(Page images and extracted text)
▼

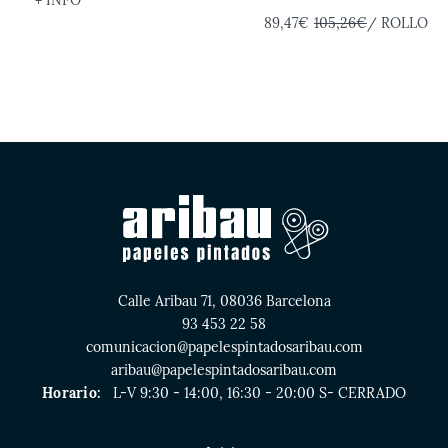
+ INFO
89,47€
105,26€
/ ROLLO
Calle Aribau 71, 08036 Barcelona
93 453 22 58
comunicacion@papelespintadosaribau.com
aribau@papelespintadosaribau.com
Horario:
L-V 9:30 - 14:00, 16:30 - 20:00 S- CERRADO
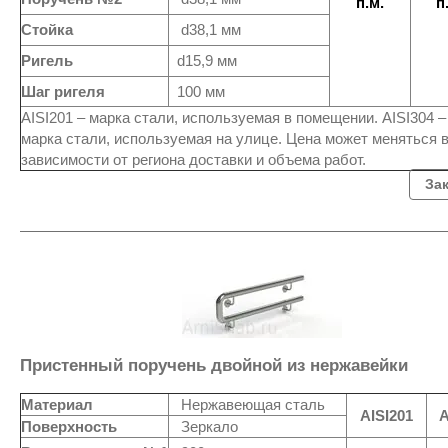
п.м.
п
Стойка
d38,1 мм
Ригель
d15,9 мм
Шаг ригеля
100 мм
AISI201 – марка стали, используемая в помещении. AISI304 –
марка стали, используемая на улице. Цена может меняться 
зависимости от региона доставки и объема работ.
За
Пристенный поручень двойной из нержавейки
Материал
Нержавеющая сталь
AISI201
A
Поверхность
Зеркало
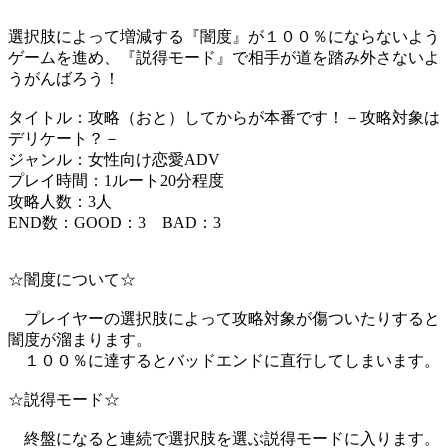
選択肢によって増減する『闇度』が１００％にならないよう
ゲームを進め、『説得モード』で相手が道を踏み外さないよ
うがんばろう！
タイトル：攻略（おと）してからが本番です！－攻略対象は
デリケート？－
ジャンル：女性向け恋愛ADV
プレイ時間：1ルート20分程度
攻略人数：3人
END数：GOOD：3 BAD：3
☆闇度について☆
プレイヤーの選択肢によって攻略対象が傷ついたりすると
闇度が溜まります。
１００％に達するとバッドエンドに直行してしまいます。
☆説得モード☆
終盤になると連続で選択肢を選ぶ説得モードに入ります。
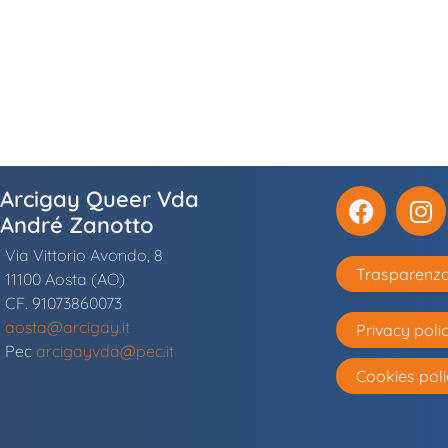
Arcigay Queer Vda
André Zanotto
Via Vittorio Avondo, 8
Trasparenz
11100 Aosta (AO)
CF. 91073860073
aosta@arcigay.it
Privacy poli
Pec
arcigayvda@pec.it
Cookies poli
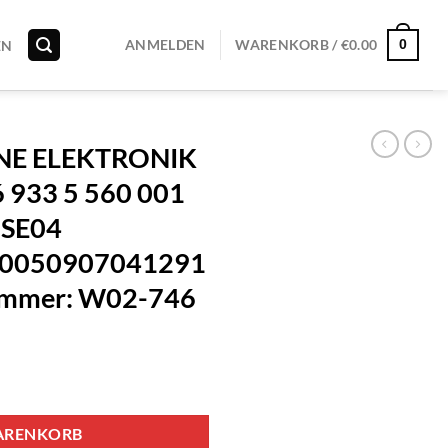
0
ANMELDEN
WARENKORB /
€
0.00
EN
E ELEKTRONIK
 933 5 560 001
 SE04
00050907041291
Nummer: W02-746
ARENKORB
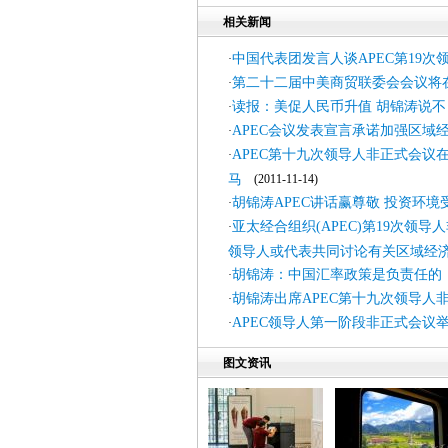
相关新闻
中国代表团发言人谈APEC第19次
·
第二十二届中美商贸联委会会议将
·
读报：美促人民币升值 胡锦涛说不
·
APEC会议发表宣言承诺加强区域
·
APEC第十九次领导人非正式会议
·
马
(2011-11-14)
胡锦涛APEC讲话赢尊敬 投资环境
·
亚太经合组织(APEC)第19次领
·
领导人或代表共同讨论有关区域经
胡锦涛：中国汇率政策是负责任的
·
胡锦涛出席APEC第十九次领导人
·
APEC领导人第一阶段非正式会议
·
图文资讯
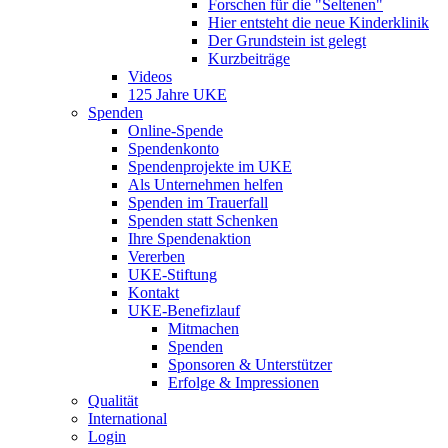
Forschen für die "Seltenen"
Hier entsteht die neue Kinderklinik
Der Grundstein ist gelegt
Kurzbeiträge
Videos
125 Jahre UKE
Spenden
Online-Spende
Spendenkonto
Spendenprojekte im UKE
Als Unternehmen helfen
Spenden im Trauerfall
Spenden statt Schenken
Ihre Spendenaktion
Vererben
UKE-Stiftung
Kontakt
UKE-Benefizlauf
Mitmachen
Spenden
Sponsoren & Unterstützer
Erfolge & Impressionen
Qualität
International
Login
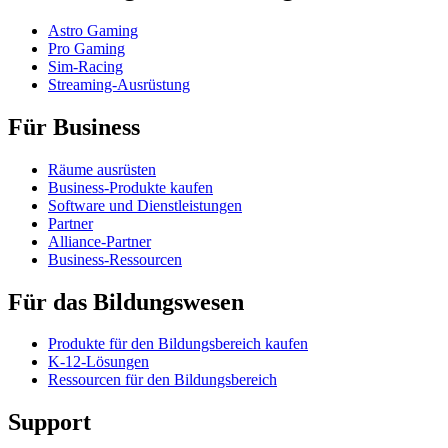
Astro Gaming
Pro Gaming
Sim-Racing
Streaming-Ausrüstung
Für Business
Räume ausrüsten
Business-Produkte kaufen
Software und Dienstleistungen
Partner
Alliance-Partner
Business-Ressourcen
Für das Bildungswesen
Produkte für den Bildungsbereich kaufen
K-12-Lösungen
Ressourcen für den Bildungsbereich
Support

▲

_GOAL OF THE EXERCISE_. In the entries above, locate every line with the word "Business" and copy it.

_TASK RESPONSE_.
Für Business
Business-Produkte kaufen
Business-Ressourcen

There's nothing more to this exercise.